Tuesday, February 9, 2010
I have been neglecting this blog, and not sure if anyone even reads it anymore.
Maybe I'm posting this more for myself than anyone who might happen upon it. I just feel the need to get all of this out.
My Dad went home to be with the Lord on Sunday, January 24, 2010 at 6:30pm PST.
He had been in the hospital for almost a month, had gone through a couple of angiograms and a quadruple bypass surgery. The doctors were optimistic about his recovery even though it was slow. He was scheduled to be moved to a nursing facility the following day to begin physical therapy and build his strength back. He was even telling my oldest sister that he wanted her to break him out of the hospital. He was a fighter to the very end.
We're told that he went quickly from a final massive heart attack.
Over the last two weeks I have been reflecting on the man who I called Dad. He had his faults and I don't intend to gloss over those, however his strengths seems to outweigh the bad.
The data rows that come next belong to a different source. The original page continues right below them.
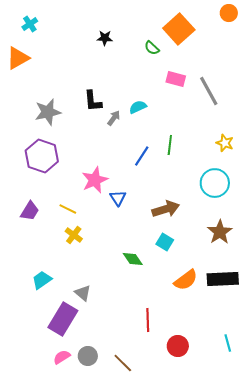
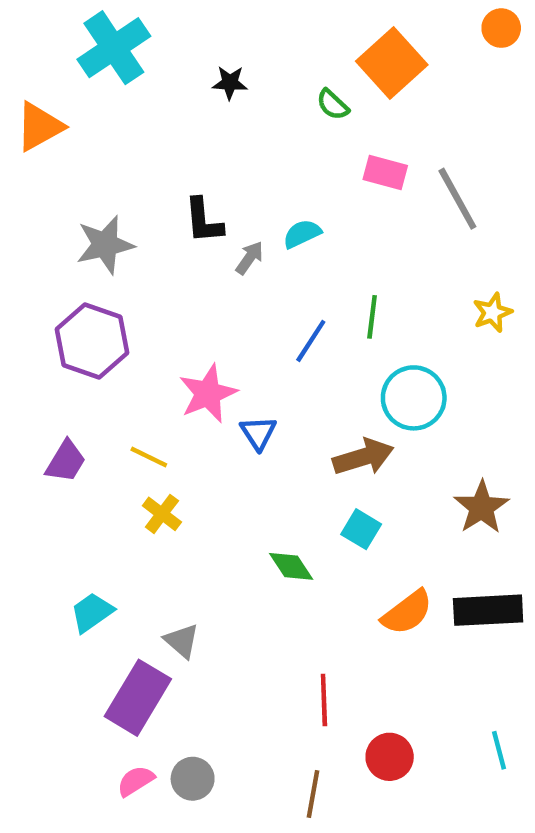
cyan cross: (30, 24) -> (114, 48), moved, size x2.0
yellow star: (225, 143) -> (492, 313), turned 30
cyan circle: (215, 183) -> (414, 398), moved
brown line: (123, 363) -> (313, 794), moved, turned 55

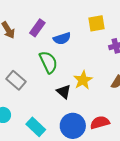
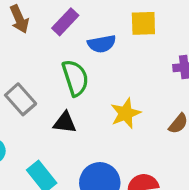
yellow square: (96, 23) -> (143, 23), moved
black triangle: (64, 92) -> (65, 123), moved, turned -42

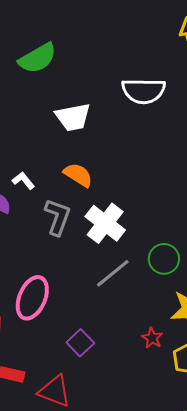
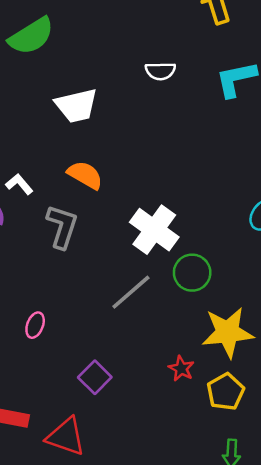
white semicircle: (144, 91) -> (160, 71), size x0.6
white cross: (105, 223) -> (154, 230), moved
pink ellipse: (32, 298) -> (35, 325), size x0.5

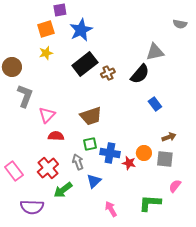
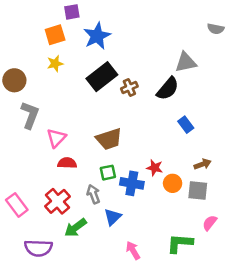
red star: (129, 163) -> (155, 168), moved

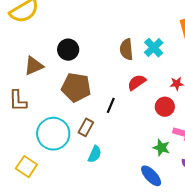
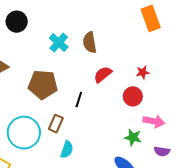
cyan cross: (154, 48) -> (59, 43), moved
black circle: (68, 50) -> (17, 22), moved

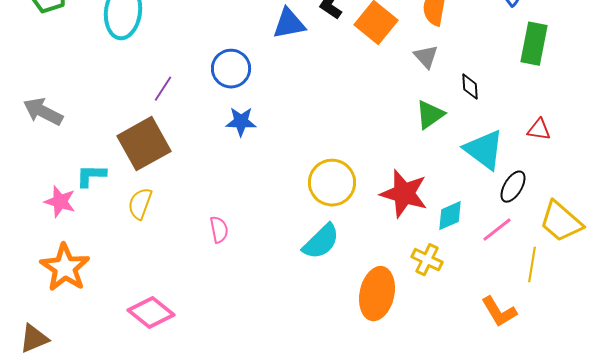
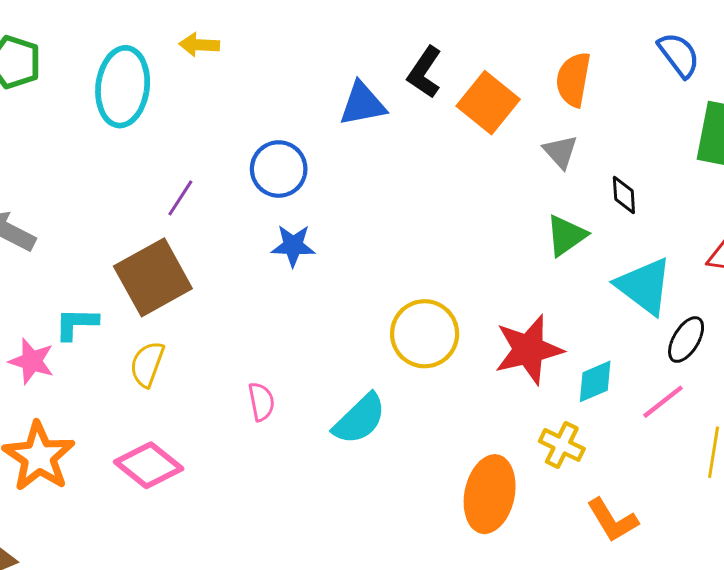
red star: (404, 194) -> (529, 350), turned -30
cyan semicircle: (321, 242) -> (360, 419), moved
orange L-shape: (499, 312) -> (612, 520), moved
pink diamond: (151, 313) -> (149, 465), moved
I learned about unconditional love from this man. Throughout my life, despite my failures he was always supportive. When I would get down on myself, he would remind me that all need to learn from our mistakes and it's just part of life.
He always took an interest in what I was interested at the time. He was always happy to share his passion for sports, gardening, music and especially Bible Study with me. I could call him and talk about anything, everything and nothing for hours.
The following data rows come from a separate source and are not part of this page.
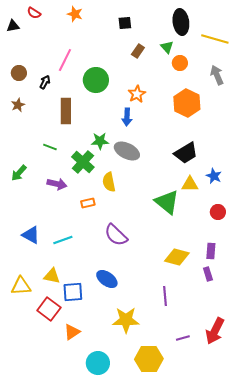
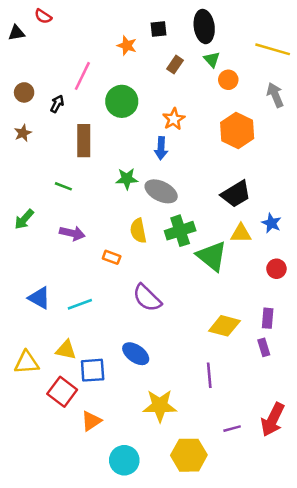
orange star: (75, 14) -> (127, 46), moved
black ellipse: (181, 22) -> (204, 27), moved
green cross: (83, 162) -> (180, 231), moved, turned 30
orange rectangle: (88, 203) -> (112, 257), turned 32

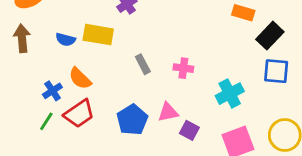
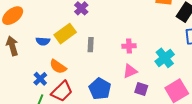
yellow rectangle: (98, 35) -> (65, 34), turned -35
gray rectangle: (143, 64) -> (91, 45), moved, turned 40
pink triangle: (168, 112) -> (130, 71), moved

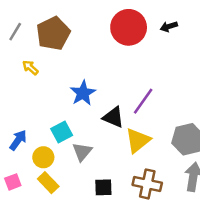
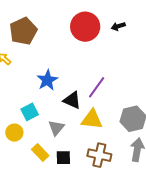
yellow triangle: (138, 140) -> (92, 119), turned 45
gray triangle: (82, 152) -> (56, 128), moved
yellow rectangle: (48, 183) -> (40, 153), moved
I remember during my first real relationship at the age of 17, I was trying to figure out if I wanted to end it. I asked him for advice and all he would say is that I needed to figure out if I could live with the bad for the rest of my life. On the other hand, he encouraged me to consider living without the good as well. I later found out that he had no use the boyfriend, but didn't want that to sway me. He knew I would resent him if I ended the relationship solely because of his opinions.
I knew that no matter what, he would be there for me. Just about everything he did in his 70 years of life, was for his family.
He loved to garden and gave me an appreciation for fresh fruits and veggies. I remember sitting on the back porch eating pomegranates with him. We didn't need to talk, we just ate.
When I was raising goats, pigs & rabbits for 4H, he fed and watered in the morning for me. Knowing that at the time I was not a morning person. He built countless fences and pens over the years and I never heard him complain about the work involved.
Once I was grown and married, anytime I came over to visit he had a pot of coffee ready. He would remember how I took my coffee and happily served me before we'd sit down to talk.
He had one of those distinctive laughs and great sense of humor. No matter what, he was always smiling or laughing. We were even joking around the day of his angiogram. That was just Dad.
The hardest part about losing him, is that I have always been a Daddy's Girl. My mom says from day 1 I preferred my Dad. He has been such a big part of who I am. Moving out of state was the hardest decision I made, because of moving away from him. I know that as we grow up, we aren't supposed to need our parents as much. And in many ways that was true for me. But I always knew he was there. I could call him and just chat anytime I wanted. I could hop on a plane and see him if I so desired. I was a Daddy's girl. Now he's not there.
I am beyond grateful that I have comfort in the fact that he was a Christian. I know he is no longer in pain, and in the glory of eternity. He has no more pain, sadness or fear. My loss is for myself, not him.